Context and Cultural Phenomenon
On July 5, The Guardian published a feature on the rise of “fortune‑telling bars” in Beijing, where patrons seek mystical insights into their career prospects amid growing AI disruption. These bars blend traditional divination practices with modern concerns over automation, offering personalized readings that tap into anxieties about machine‑driven job displacement.

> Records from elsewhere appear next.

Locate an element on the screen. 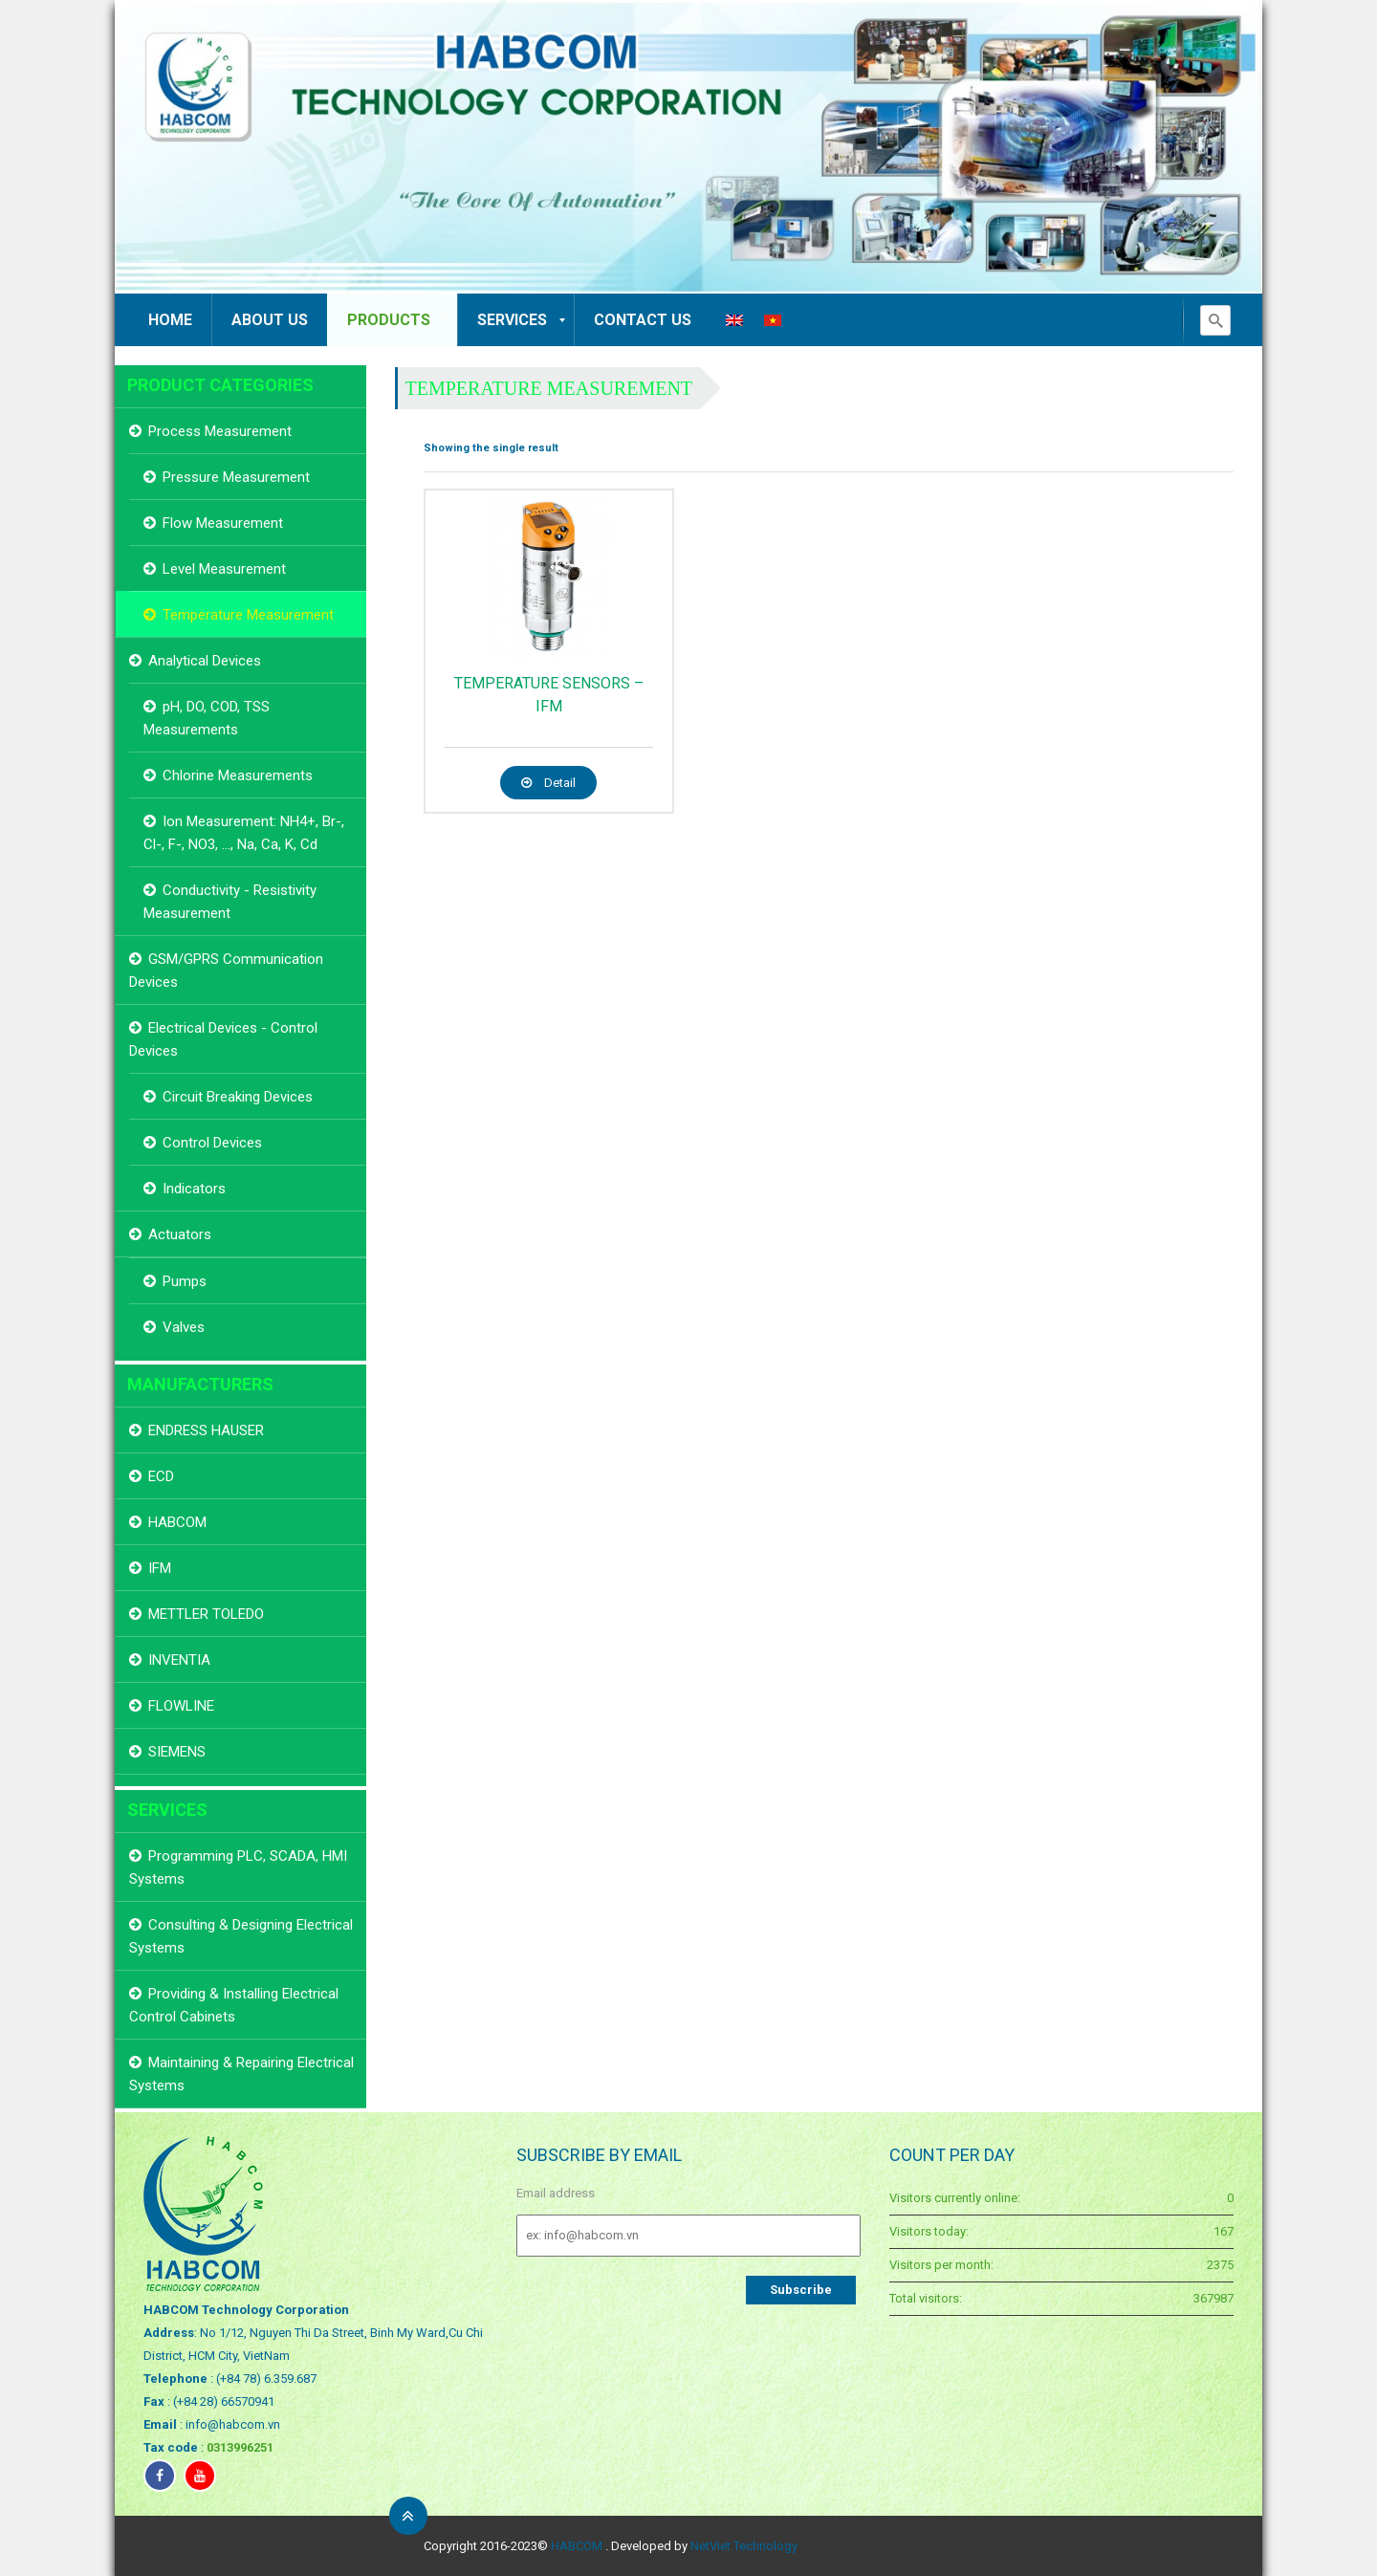  Temperature Measurement is located at coordinates (549, 388).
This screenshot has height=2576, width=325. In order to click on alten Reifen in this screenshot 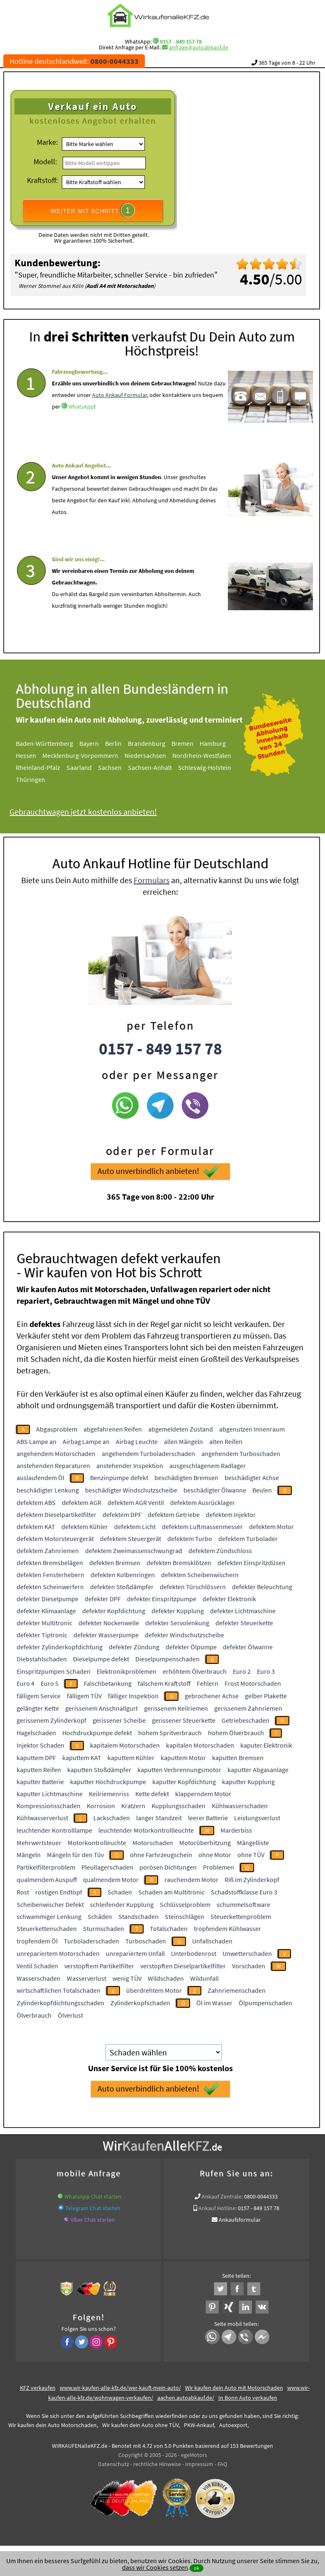 , I will do `click(225, 1441)`.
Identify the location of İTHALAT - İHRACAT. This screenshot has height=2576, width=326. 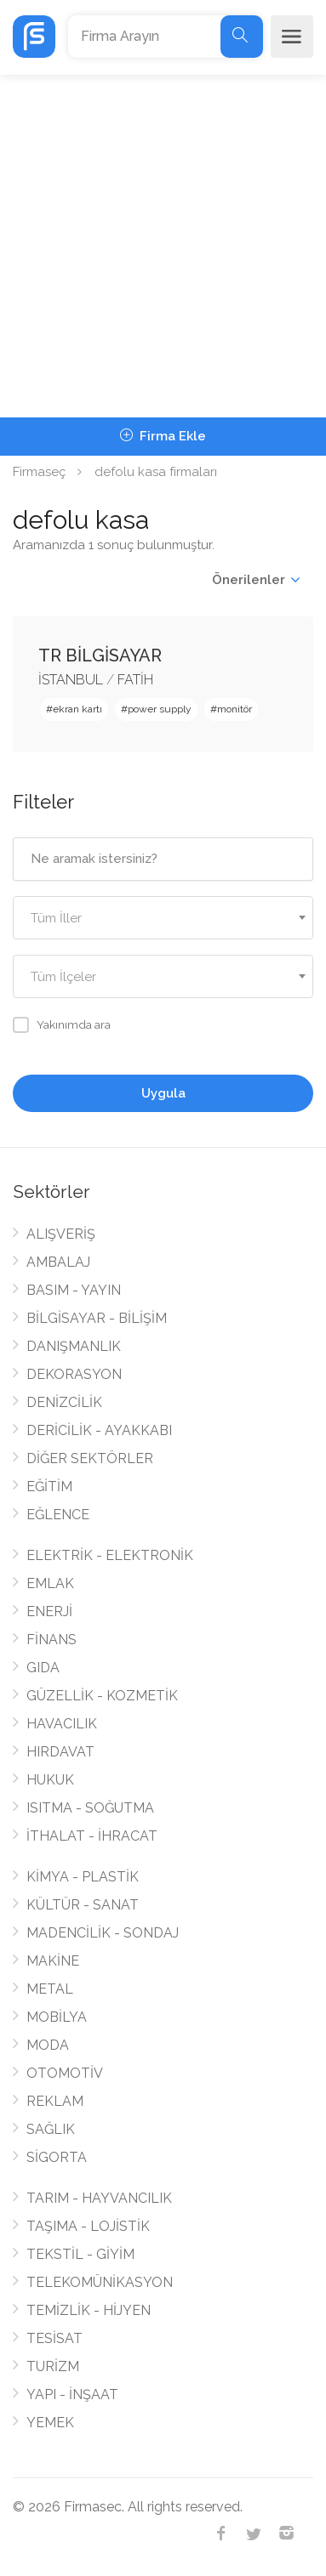 (91, 1836).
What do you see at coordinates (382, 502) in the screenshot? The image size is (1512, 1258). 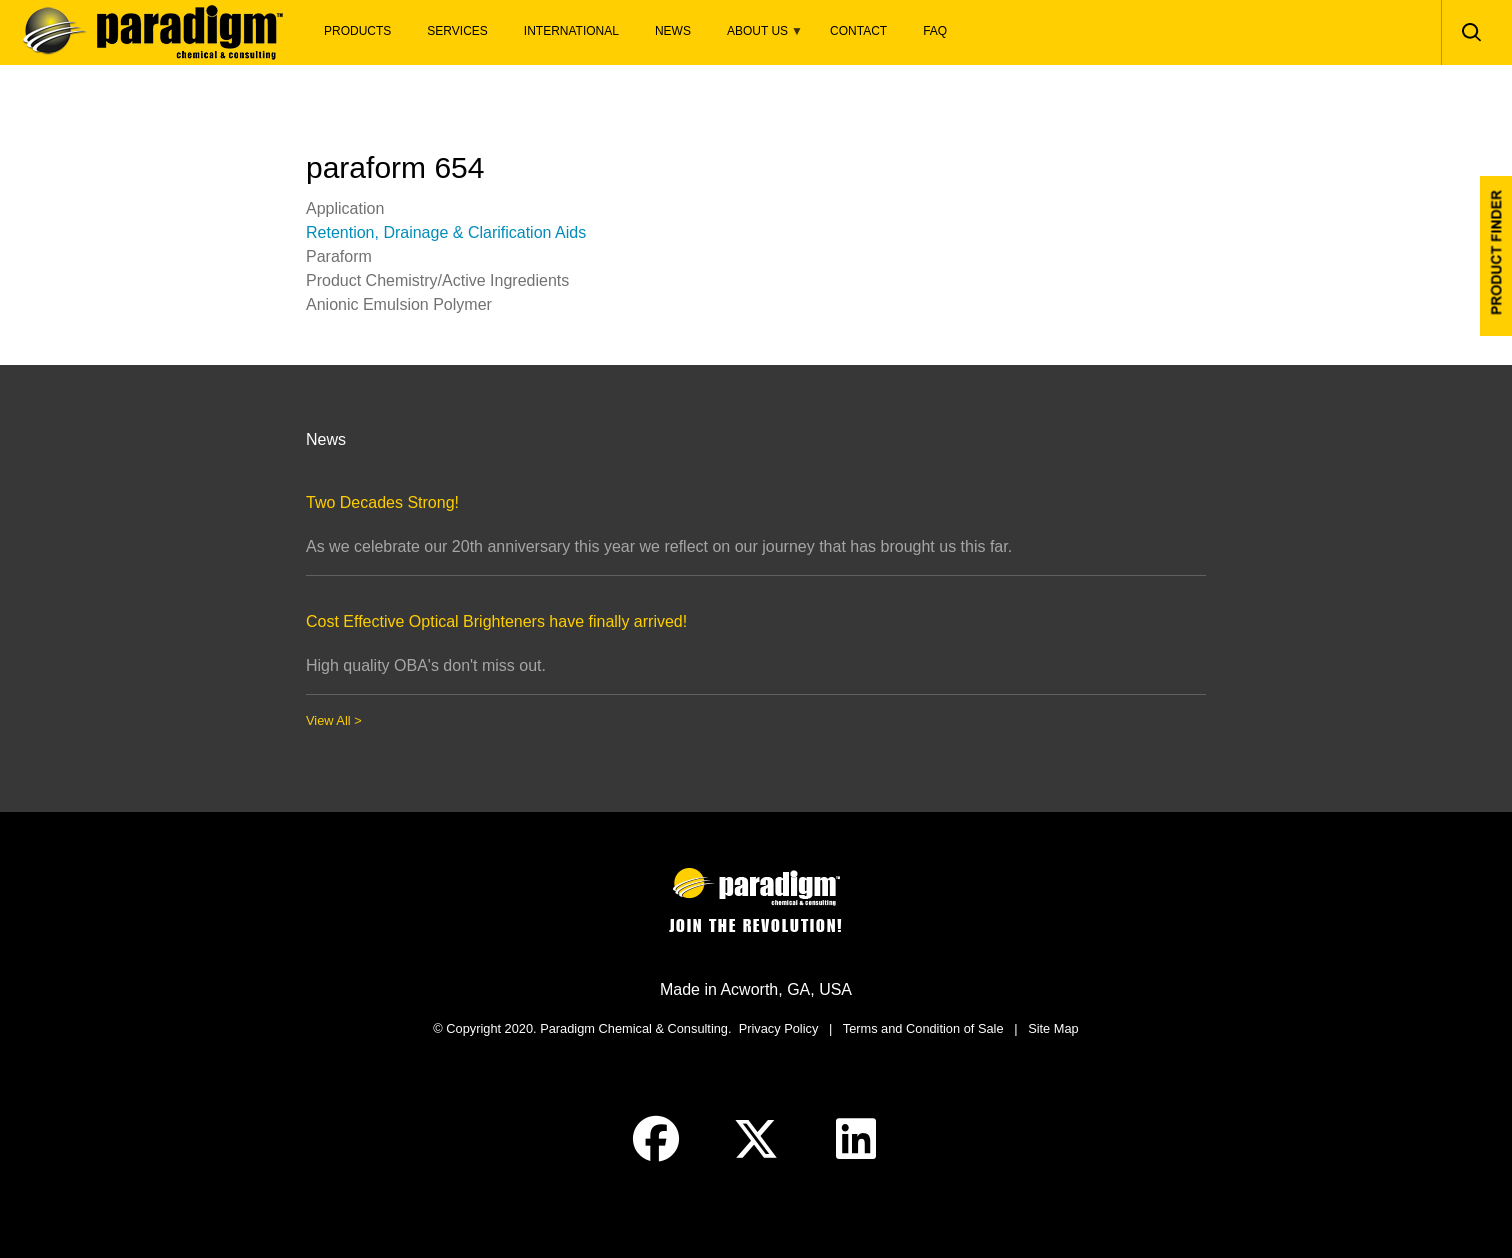 I see `Two Decades Strong!` at bounding box center [382, 502].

The Fortune‑Telling Experience
Visitors choose from various rituals—such as tarot, palmistry, or symbolic readings—in settings adorned with neon lights and vintage decor. Practitioners employ a fusion of ancient Chinese metaphysics and contemporary pop culture references to deliver forecasts that resonate with tech‑savvy millennials. Many clients report feeling reassured after their readings, even if the predictions are intentionally ambiguous.

Societal Implications
The popularity of these bars underscores widespread uncertainty about AI’s impact on employment, particularly among recent graduates and mid‑career professionals. While China invests heavily in AI research and development, the labor market has yet to fully absorb displaced workers from manufacturing and service sectors. The trend illuminates a psychological coping mechanism, blending cultural heritage with contemporary fears.

Expert Perspectives
Economists interviewed for the article emphasize that while AI will automate routine tasks, it will also create new job categories focused on AI oversight, data labeling, and human‑AI collaboration. However, they warn that workforce retraining programs have lagged behind technology adoption, exacerbating skill gaps. Social commentators note that the fortune‑telling phenomenon reflects a deeper need for community and narrative amid rapid technological change.

Conclusion
The Beijing fortune‑telling bar trend illustrates how individuals navigate AI‑induced uncertainty through cultural rituals that provide psychological comfort. As AI continues to reshape industries, blending traditional wisdom with futuristic concerns may offer a blueprint for collective resilience in times of upheaval.